©Colombe Laferté

Alors que le projet de loi sur la fin de vie promis par Emmanuel Macron devait être présenté à la fin de l’été, il ne sera finalement débattu qu’en 2024 au Parlement.

L’échéance fixée par le chef de l’Etat début avril n’aura finalement pas été respectée. La question de  « l’aide active à mourir », dossier clé du deuxième quinquennat Macron, n’est pas près de s’élucider. Lundi 25 septembre, le ministre des relations avec le Parlement, Franck Riester, précisait les prochaines échéances du projet de loi sur la fin de vie : « Je pense que ça sera en Conseil des ministres avant la fin de l’année, et ensuite au Parlement en 2024 ». Députés et sénateurs devront attendre encore quelques mois avant de débattre sur un sujet attendu depuis de nombreuses années.

Entre décembre 2022 et mars 2023, la convention citoyenne sur la fin de vie avait réuni 184 Français tirés au sort. Son bilan était sans appel : 76% des participants estimaient que le cadre juridique français n’était plus adapté. En effet, le texte de droit applicable est la loi Claeys – Leonetti, adoptée en 2016, après une première version en 2005, qui encadre la fin de vie des malades incurables. Elle permet une « sédation profonde et continue jusqu’au décès » sans toutefois tomber dans une « obstination déraisonnable ». Le législateur interdit ainsi les pratiques de l’euthanasie (le médecin administre des substances létales au patient volontaire) et du suicide assisté (le soignant donne au malade qui le demande les moyens de mettre fin à ses jours). Mais la France est en retard. Autour d’elle, ses voisins ont déjà fait évoluer leur législation : les Pays-Bas, la Belgique, le Luxembourg, l’Espagne, la Suisse, l’Autriche ou encore l’Italie autorisent l’euthanasie et/ou le suicide assisté. Patricia, Belge de 68 ans, a du mal à comprendre le retard de la France : « Les Français vont jusqu’en Belgique ou en Suisse pour mourir. La loi française doit évoluer. »

« On devrait pouvoir choisir sa fin de vie »

L’heure est indéniablement au changement. Si les opinions s’opposent, la légalisation de l’euthanasie et du suicide assisté a déjà rallié de nombreux citoyens à sa cause.

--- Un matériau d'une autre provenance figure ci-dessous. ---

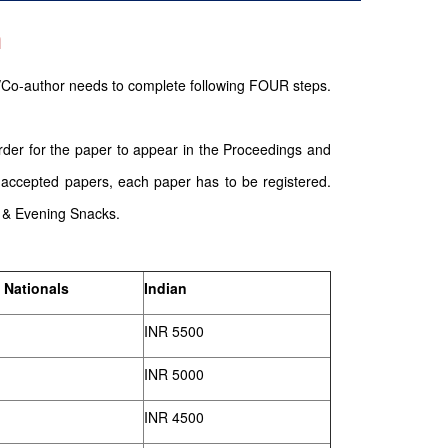
n
/Co-author needs to complete following FOUR steps.
order for the paper to appear in the Proceedings and
 accepted papers, each paper has to be registered.
g & Evening Snacks.
 Nationals
Indian
INR 5500
INR 5000
INR 4500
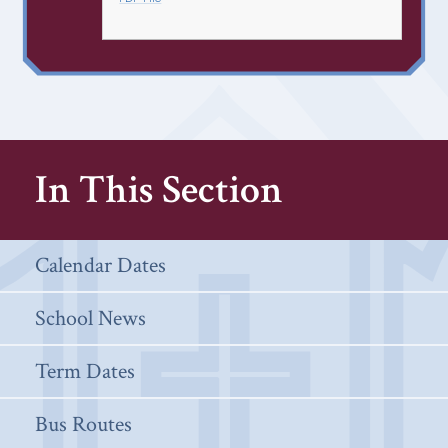
In This Section
Calendar Dates
School News
Term Dates
Bus Routes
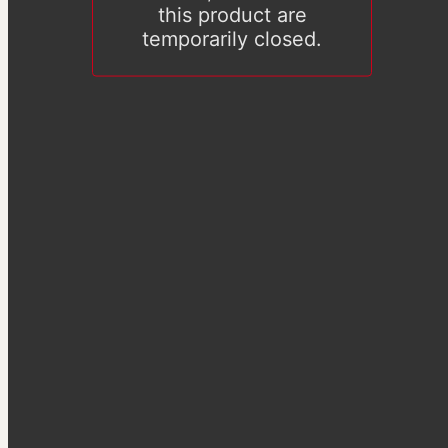
this product are
temporarily closed.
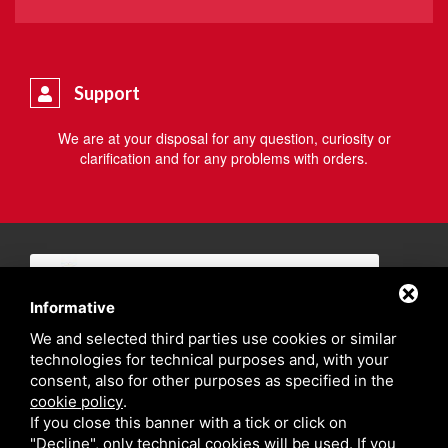
Support
We are at your disposal for any question, curiosity or
clarification and for any problems with orders.
Informative
We and selected third parties use cookies or similar
technologies for technical purposes and, with your
consent, also for other purposes as specified in the
cookie policy
.
If you close this banner with a tick or click on
"Decline", only technical cookies will be used. If you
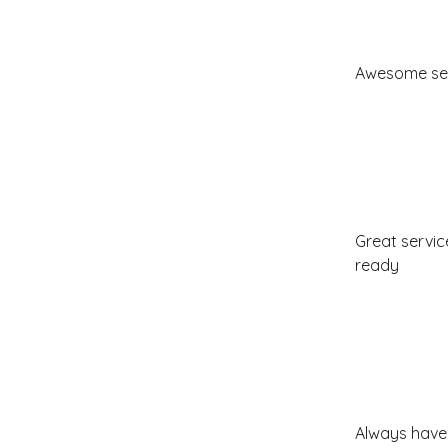
Awesome ser
Great servic
ready
Always have 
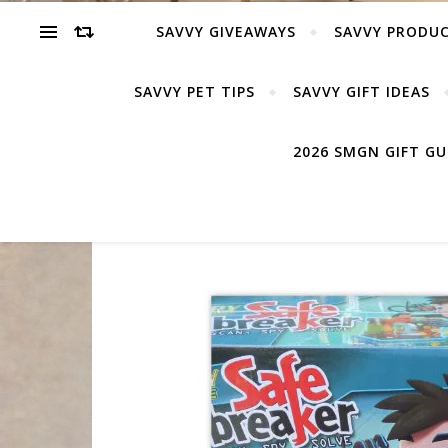
SAVVY GIVEAWAYS
SAVVY PRODUC
SAVVY PET TIPS
SAVVY GIFT IDEAS
2026 SMGN GIFT G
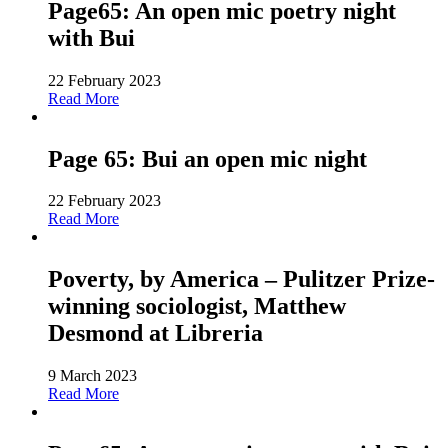
Page65: An open mic poetry night
with Bui
22 February 2023
Read More
Page 65: Bui an open mic night
22 February 2023
Read More
Poverty, by America – Pulitzer Prize-
winning sociologist, Matthew
Desmond at Libreria
9 March 2023
Read More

A 68 ans, Nicole estime que l’ « on devrait pouvoir choisir sa fin de vie. C’est humain comme réaction que de vouloir mourir à partir d’un certain moment ». Ayant vu, enfant, son grand-père mourir d’un cancer, elle pense souvent qu’il « aurait aimé avoir la chance de partir plus vite et souffrir moins ». Néanmoins, si beaucoup sont favorables à un élargissement de la loi, reste à déterminer jusqu’où. Thomas, 22 ans, est pour une totale liberté au recours au suicide assisté ou à l’euthanasie : « Au lieu de voir une personne enchaîner les tentatives de suicide, pourquoi ne pas respecter son choix ?» . Mais la plupart des interrogés souhaitent tout de même que des limites soient posées. Maryse, 56 ans, est « pour, mais avec des garde-fous : il faut que la personne soit en fin de vie, âgée ou atteinte d’une maladie incurable. Il ne doit plus y avoir aucune autre solution ».

Derrière la question de « l’aide active à mourir », se cache une problématique de société : le tabou de la mort. « Elle est vue comme quelque chose de mal » estime Benoît, écrivain âgé de 47 ans. « Il y a quelque chose de mystique dans son appréhension aujourd’hui. En réalité, la mort devrait être un droit naturel. Si la personne sent que c’est le moment de partir, il faut respecter son instinct ».

Une fois adopté en Conseil des ministres, le projet de loi fera l’objet d’un travail par une commission spéciale à l’Assemblée et au Sénat, avant de débuter les allers-retours de la navette parlementaire, à la recherche d’un compromis répondant aux attentes des Français.